12.13.22 | Worship | by John Wykoff

     

    That a church our size would offer a Christmas play or pageant (or in our case produce an extravagant concert) is so customary nowadays that it hardly seems necessary to provide justification for it. However, I have a special reason for wanting to understand the purpose of our annual musical celebration - to find out, frankly, whether it really is a good idea or not. After all, bad ideas can be covered in lights and tinsel and smiled at. Think of a 1959 Evergleam Aluminum Christmas Tree, for example. I need to know whether our annual Christmas concert is just another Evergleam, made to seem sacred by proximity to a manger. (Please forgive me if you just unpacked your beloved Evergleam.)
     
    I blame my recent work in church music for pressing this question hard into my mind, causing certain thoughts to bat around the various lobes and settle somewhere between the backs of my eyes. You have to realize that it is one thing to sit through an ill-begotten concert, and quite another to be the one to produce it. I want to make sure I know what this is all about.

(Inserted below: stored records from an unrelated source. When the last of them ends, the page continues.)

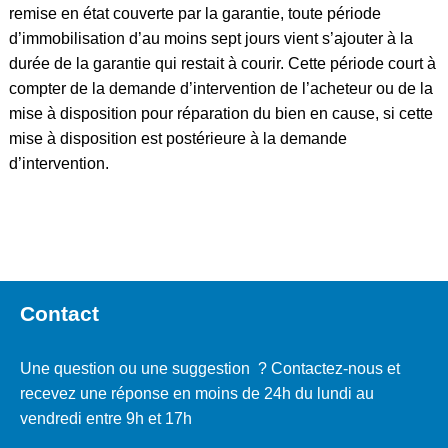
remise en état couverte par la garantie, toute période
d’immobilisation d’au moins sept jours vient s’ajouter à la
durée de la garantie qui restait à courir. Cette période court à
compter de la demande d’intervention de l’acheteur ou de la
mise à disposition pour réparation du bien en cause, si cette
mise à disposition est postérieure à la demande
d’intervention.
Actimonde – Annuaire web gratuit
Contact
Une question ou une suggestion ? Contactez-nous et
recevez une réponse en moins de 24h du lundi au
vendredi entre 9h et 17h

    In my recent small capacity helping with music, I have been given a view of the exhausting, constant, and ever-repeating toil it takes from a platoon of volunteers, staff, and pastors, just to ensure that our weekly worship service comes out the way it does. Liturgy planned, sermons prepared, hymns selected, preludes and anthems learned, organ registered, sanctuary cleaned, bulletins printed, websites updated, communion table set, microphones checked, and what else? The service music alone requires that our tireless musicians learn and prepare ten separate selections each week, week upon week, and even more for communion Sundays.
     
    All of that is nothing compared to the extravagant preparation that has gone into the Christmas concert. On December 18 at 7 pm, we will have forty choir members, a twenty-one-piece orchestra, thirty or more children, various soloists, percussionists, and bell ringers. That is close to a hundred musicians. I cannot estimate the total combined work hours that it has taken to make this fleeting concert possible. The concert will not last long - only about an hour and fifteen minutes. Then it will be gone, wafted away like a fading fragrance.

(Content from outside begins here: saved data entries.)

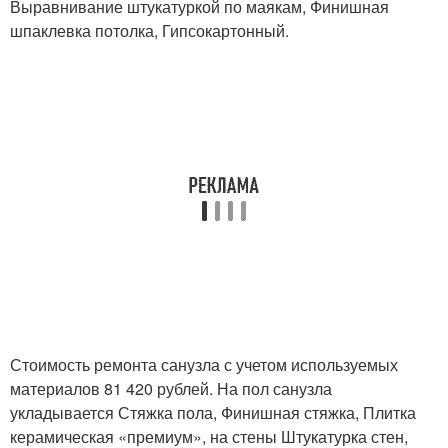
Выравнивание штукатуркой по маякам, Финишная
шпаклевка потолка, Гипсокартонный.
Стоимость ремонта санузла с учетом используемых
материалов 81 420 рублей. На пол санузла
укладывается Стяжка пола, Финишная стяжка, Плитка
керамическая «премиум», на стены Штукатурка стен,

    So, there stands the question. Is it worth all the trouble? Isaiah 1.12 comes to mind: “Who has required of you this trampling of my courts?” Isaiah’s concern was with the ludicrous hypocrisy of fabulous worship from false hearts. But say our hearts are not false, that we really are sincere in our adoration of the Lord and intent on faithfulness and obedience to him, even then is such extravagance worth it? Should so much energy, time, and expense have been spent on something as fleeting as a festival concert? “Should not this perfume have been sold, and the money given to the poor?”  (Matthew 26, Mark 14, Luke 7, John 12)
     
    I say yes, it is worth it. And I’ll offer two reasons. The first reason is simple and pragmatic. The second is theological. First, good things take great effort. The balance is not even. It is easy to do things poorly, and so very hard to do things well. As soon as you decide to do anything well, you have committed yourself to great difficulty. Artists know this. Writers know this. Preachers know this. Builders and craftsmen know this. Chefs and homemakers know this. Anyone who has really endeavored to ply their trade, and ply it well, knows this. If we are going to have music, and if we are going to do a good job, then it will not be easy.
     
    Second, the motivation for the festival concert is nothing less than the honor of the Lord of lords. It is entirely proper, as the vast number of Christians of all kinds everywhere have agreed, to celebrate the nativity of our Lord with feasting and frivolity, singing, and gift-giving. In short, extravagance. And what a testimony to the world Christmas has been!
     
    One of my favorite French carols is “Quelle est cette odeur agréable” or “What is this Goodly Fragrance?” I think of our Christmas concert as a Goodly Fragrance offered in celebration of our Savior’s birth. A good French fragrance is not easy to make, and it is very costly. The choirs of Covenant Presbyterian Church want to pour this fragrance out, as it were, at the manger. We believe the honor of our King is worth every bit of it, and more.